La police judiciaire a lancé, ce jeudi matin, une nouvelle opération de perquisition liée à l’enquête sur la délivrance de certificats d’ascendance séfarade délivrés par la communauté juive de Porto. Selon les informations recueillies par VISÃO, des inspecteurs de l’Unité nationale de lutte contre la corruption et du Conseil nord de la PJ ont effectué des perquisitions dans des résidences et dans un cabinet d’avocats, à la recherche de documents pouvant être liés à l’affaire, notamment liés à la certification de Ascendance séfarade qui permet d’obtenir la nationalité portugaise. Sont en jeu d’éventuels délits de faux en écritures, de corruption, de trafic d’influence, de faux en écritures, de blanchiment d’argent, de fraude fiscale qualifiée et d’association de malfaiteurs.

Deux des cas sous enquête sont celui du citoyen russe Roman Abramocivh, multimillionnaire et ancien propriétaire de Chelsea, et de Patrick Drahi, président du groupe Altice. En mars de cette année, la police judiciaire (PJ) a arrêté Daniel Litvak, le rabbin de la communauté israélienne de Porto, et responsable de la certification en tant que descendant séfarade qui a permis à Roman Abramovich d’obtenir la nationalité portugaise. Les perquisitions ont impliqué plusieurs membres de la direction de cette communauté, tels que l’avocat Francisco Almeida Garret et Daniel Litvak.

L’arrestation a eu lieu alors que le rabbin se préparait à se rendre en Israël. Daniel Litvak a été interrogé « pendant deux heures » et a fini par se voir appliquer la mesure coercitive de la Condition d’Identité et de Résidence (TIR) ​​à son encontre, ainsi que la délivrance d’un passeport.

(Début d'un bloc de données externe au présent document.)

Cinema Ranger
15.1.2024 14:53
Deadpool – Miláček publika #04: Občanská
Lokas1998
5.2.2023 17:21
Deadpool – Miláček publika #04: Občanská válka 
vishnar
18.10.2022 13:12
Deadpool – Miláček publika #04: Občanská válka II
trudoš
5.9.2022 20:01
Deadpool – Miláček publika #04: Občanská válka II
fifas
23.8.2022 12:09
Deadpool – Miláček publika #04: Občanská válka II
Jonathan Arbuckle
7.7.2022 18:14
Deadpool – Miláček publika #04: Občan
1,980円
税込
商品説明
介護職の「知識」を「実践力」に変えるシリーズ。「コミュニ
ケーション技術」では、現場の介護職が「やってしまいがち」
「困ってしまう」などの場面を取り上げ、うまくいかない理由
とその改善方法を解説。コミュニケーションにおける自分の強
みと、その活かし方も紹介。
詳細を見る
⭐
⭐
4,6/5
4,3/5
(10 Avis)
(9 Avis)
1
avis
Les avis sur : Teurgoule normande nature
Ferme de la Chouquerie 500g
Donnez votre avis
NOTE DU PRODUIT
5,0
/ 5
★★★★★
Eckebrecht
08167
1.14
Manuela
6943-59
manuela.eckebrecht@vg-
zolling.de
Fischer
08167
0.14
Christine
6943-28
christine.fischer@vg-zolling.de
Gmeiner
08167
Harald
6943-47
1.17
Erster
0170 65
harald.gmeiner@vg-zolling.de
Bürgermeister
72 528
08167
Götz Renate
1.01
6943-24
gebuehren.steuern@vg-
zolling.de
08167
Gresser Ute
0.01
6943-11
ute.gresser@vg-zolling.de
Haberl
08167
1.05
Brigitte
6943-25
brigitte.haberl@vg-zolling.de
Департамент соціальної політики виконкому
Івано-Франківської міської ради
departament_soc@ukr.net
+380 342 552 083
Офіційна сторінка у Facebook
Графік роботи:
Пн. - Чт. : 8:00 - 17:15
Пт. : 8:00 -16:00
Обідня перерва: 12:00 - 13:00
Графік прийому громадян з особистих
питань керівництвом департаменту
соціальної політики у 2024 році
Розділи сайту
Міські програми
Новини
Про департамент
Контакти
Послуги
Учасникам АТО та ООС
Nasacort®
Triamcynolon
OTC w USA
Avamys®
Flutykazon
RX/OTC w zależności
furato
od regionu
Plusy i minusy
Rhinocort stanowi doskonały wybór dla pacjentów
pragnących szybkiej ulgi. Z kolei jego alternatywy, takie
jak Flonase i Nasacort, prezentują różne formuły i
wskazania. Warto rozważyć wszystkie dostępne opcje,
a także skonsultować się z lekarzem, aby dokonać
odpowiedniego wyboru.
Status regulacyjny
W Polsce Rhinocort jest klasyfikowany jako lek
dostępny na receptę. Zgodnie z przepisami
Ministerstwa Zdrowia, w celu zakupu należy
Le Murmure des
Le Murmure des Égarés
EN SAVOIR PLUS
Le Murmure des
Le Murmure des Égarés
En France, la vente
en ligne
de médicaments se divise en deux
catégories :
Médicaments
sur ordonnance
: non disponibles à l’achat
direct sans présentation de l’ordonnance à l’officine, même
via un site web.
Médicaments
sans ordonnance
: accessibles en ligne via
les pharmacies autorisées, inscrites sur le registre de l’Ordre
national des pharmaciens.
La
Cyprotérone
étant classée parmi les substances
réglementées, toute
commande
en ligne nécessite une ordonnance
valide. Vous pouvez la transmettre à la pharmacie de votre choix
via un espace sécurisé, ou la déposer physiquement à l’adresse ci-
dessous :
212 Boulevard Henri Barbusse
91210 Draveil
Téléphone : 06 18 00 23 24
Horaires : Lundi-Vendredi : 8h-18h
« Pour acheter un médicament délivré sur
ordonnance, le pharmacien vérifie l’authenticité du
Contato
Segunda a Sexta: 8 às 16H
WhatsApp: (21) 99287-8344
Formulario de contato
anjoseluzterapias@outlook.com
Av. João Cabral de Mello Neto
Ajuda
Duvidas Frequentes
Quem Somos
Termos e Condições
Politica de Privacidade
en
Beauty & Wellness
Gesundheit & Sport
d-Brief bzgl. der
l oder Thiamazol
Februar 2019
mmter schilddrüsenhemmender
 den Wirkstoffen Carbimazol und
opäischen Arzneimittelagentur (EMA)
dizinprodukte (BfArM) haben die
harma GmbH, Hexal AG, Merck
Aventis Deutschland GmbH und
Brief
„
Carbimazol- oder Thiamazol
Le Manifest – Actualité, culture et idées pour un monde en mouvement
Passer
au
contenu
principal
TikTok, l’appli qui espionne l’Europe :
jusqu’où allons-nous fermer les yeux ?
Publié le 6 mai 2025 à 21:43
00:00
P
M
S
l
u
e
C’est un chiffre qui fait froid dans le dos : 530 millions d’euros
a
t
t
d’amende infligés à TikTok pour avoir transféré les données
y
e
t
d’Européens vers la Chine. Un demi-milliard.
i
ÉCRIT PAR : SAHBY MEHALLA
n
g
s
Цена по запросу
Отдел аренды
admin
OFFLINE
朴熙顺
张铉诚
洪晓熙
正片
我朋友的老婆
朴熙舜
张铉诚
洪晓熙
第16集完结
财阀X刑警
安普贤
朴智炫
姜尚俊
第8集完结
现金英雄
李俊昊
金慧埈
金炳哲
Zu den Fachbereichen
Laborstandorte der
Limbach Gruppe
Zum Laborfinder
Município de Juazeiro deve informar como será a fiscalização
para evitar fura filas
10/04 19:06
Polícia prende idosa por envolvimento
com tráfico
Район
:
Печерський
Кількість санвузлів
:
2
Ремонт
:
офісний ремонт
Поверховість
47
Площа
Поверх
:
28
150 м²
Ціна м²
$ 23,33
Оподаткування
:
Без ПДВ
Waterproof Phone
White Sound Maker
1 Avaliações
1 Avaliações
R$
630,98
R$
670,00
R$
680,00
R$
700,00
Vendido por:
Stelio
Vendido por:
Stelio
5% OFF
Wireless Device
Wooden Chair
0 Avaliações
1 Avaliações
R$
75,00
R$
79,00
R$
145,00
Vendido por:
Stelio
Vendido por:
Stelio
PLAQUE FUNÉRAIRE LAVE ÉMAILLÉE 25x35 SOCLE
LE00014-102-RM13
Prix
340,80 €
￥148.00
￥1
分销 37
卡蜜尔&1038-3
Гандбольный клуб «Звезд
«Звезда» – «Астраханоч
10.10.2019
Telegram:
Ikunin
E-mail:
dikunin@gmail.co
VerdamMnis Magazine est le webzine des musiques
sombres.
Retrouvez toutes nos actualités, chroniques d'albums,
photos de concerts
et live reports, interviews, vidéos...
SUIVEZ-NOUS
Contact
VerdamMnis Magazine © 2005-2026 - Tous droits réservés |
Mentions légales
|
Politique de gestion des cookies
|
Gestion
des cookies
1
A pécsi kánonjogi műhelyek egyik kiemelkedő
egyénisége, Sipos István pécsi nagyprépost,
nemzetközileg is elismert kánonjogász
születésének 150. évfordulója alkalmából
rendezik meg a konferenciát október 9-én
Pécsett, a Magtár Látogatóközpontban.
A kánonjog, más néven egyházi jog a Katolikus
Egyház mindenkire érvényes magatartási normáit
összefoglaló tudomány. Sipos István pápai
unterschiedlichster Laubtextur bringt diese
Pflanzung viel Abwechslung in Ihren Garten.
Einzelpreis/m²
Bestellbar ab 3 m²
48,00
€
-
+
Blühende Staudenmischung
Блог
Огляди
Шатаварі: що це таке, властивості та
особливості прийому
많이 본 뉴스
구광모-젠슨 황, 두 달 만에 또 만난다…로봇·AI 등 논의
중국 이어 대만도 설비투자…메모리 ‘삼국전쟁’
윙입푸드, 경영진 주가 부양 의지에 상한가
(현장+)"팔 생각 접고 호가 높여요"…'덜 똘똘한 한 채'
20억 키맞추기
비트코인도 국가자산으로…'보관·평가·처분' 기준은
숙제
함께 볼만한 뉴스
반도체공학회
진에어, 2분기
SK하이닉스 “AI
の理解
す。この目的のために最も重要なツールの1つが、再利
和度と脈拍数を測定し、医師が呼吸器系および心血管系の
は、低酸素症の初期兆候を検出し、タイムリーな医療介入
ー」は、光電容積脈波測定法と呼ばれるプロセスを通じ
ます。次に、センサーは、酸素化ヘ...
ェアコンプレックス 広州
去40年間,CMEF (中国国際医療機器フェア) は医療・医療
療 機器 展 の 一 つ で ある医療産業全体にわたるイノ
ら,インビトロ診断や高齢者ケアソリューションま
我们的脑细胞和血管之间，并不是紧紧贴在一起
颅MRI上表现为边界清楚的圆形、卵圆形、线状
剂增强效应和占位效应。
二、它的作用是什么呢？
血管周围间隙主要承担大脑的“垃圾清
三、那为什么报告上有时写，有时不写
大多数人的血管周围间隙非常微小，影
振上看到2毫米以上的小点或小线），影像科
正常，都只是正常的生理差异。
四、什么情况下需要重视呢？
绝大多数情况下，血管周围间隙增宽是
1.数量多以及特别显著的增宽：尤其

Suite à cette opération, la Communauté israélienne de Porto a publié un communiqué, dans lequel elle confirme que plusieurs membres de la direction ont été fouillés après des « plaintes anonymes ». « Des membres de la direction (…) ont été perquisitionnés et l’un d’eux a été mis en examen pour les délits de trafic d’influence (la plainte allègue qu’il était l’auteur de la loi sépharade de 2013), de fraude fiscale et de blanchiment d’argent (la plainte allègue qu’il y a des détournements de fonds non déclarés). fonds qui sont blanchis) et falsification de documents (la plainte prétend que les opinions du rabbin sont fausses et que le juriste du conseil aurait dû le savoir) », indique le document.

Dans la même note, la communauté juive a déclaré que de telles plaintes seraient « documentées peer-to-peer réfutées » et que les perquisitions étaient essentiellement motivées par « deux cas » : Roman Abramovich, certifié de nationalité portugaise par le rabbinat de Porto, le 16 juillet 2019. 2020, car répondant aux critères fixés par la loi et acceptés par les gouvernements successifs depuis 2015.

S’agissant de Patrick Drahi, certifié par la communauté israélienne de Lisbonne en 2017, car il répond aux critères énoncés dans la loi et acceptés par les gouvernements successifs depuis 2015, précise la note de la communauté juive dans la même note.

La communauté juive de Porto comprend environ 700 juifs de plus de 30 pays. Les juifs séfarades sont des juifs originaires de la péninsule ibérique, expulsés du Portugal au XVIe siècle. Le bureau du procureur général du Portugal a confirmé le 19 janvier que l’octroi de la nationalité portugaise à l’homme d’affaires russe Roman Abramovich en vertu de la loi sur la nationalité pour les juifs séfarades faisait l’objet d’une enquête.